### PROBLEM DESCRIPTION:
Your answer needs to include each line of the records in which the string "громад" can be found.

### INFORMATION PROVIDED:
··········

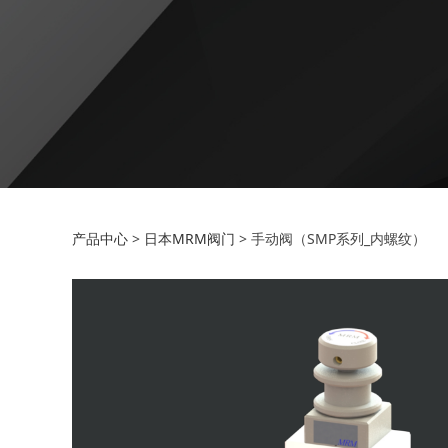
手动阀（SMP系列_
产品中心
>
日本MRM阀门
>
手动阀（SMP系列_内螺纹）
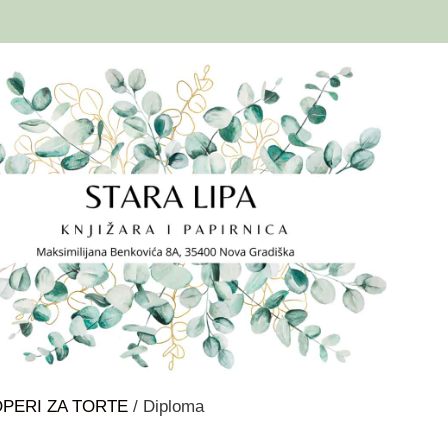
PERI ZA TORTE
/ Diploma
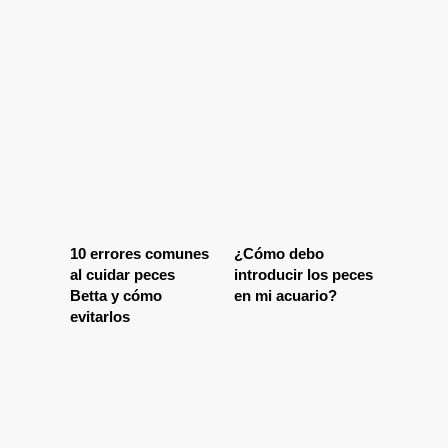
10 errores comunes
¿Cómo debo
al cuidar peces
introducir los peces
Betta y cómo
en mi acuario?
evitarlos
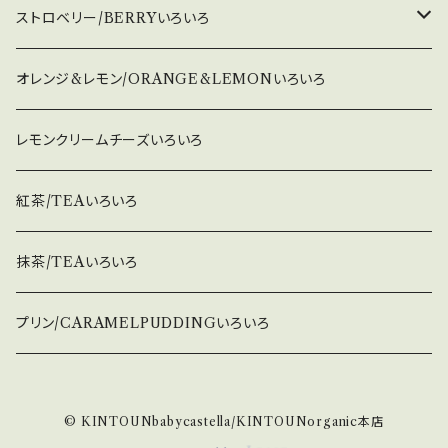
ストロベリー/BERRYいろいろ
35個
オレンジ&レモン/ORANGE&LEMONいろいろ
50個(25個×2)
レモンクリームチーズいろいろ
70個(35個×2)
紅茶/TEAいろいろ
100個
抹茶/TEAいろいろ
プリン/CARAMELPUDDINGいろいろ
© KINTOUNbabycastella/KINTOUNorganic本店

··········

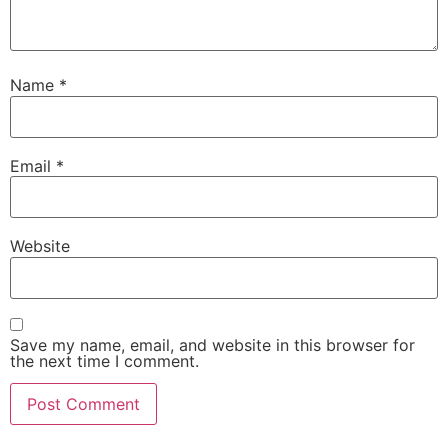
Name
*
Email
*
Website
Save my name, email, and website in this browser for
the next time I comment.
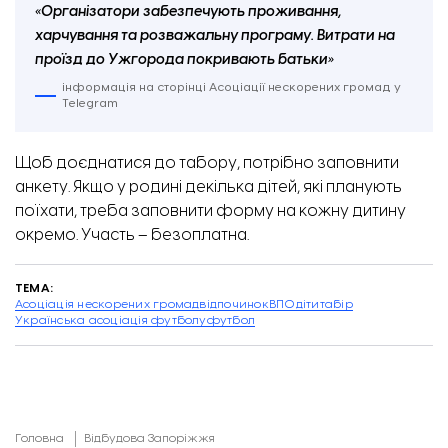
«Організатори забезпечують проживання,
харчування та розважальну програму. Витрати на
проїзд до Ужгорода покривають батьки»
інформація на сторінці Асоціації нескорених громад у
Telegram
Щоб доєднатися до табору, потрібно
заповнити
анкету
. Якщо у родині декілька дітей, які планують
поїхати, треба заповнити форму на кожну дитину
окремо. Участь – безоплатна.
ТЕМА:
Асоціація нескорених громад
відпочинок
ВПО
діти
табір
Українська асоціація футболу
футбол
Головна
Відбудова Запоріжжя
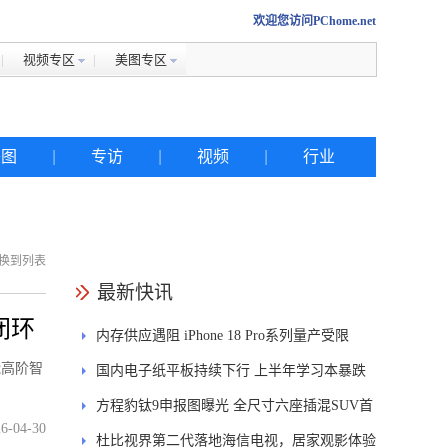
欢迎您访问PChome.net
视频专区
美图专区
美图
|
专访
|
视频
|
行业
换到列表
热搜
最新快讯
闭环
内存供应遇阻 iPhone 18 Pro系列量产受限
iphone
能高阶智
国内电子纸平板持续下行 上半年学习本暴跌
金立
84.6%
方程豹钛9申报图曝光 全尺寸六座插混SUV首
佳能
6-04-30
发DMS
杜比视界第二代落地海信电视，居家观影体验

··········

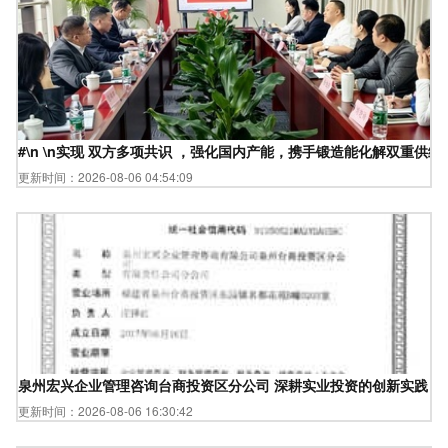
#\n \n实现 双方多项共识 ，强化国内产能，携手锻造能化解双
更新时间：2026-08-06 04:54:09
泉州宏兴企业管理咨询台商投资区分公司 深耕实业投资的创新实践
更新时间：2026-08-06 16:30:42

··········

### SOLUTION TO THIS EXERCISE:
інформація на сторінці Асоціації нескорених громад у
Асоціація нескорених громад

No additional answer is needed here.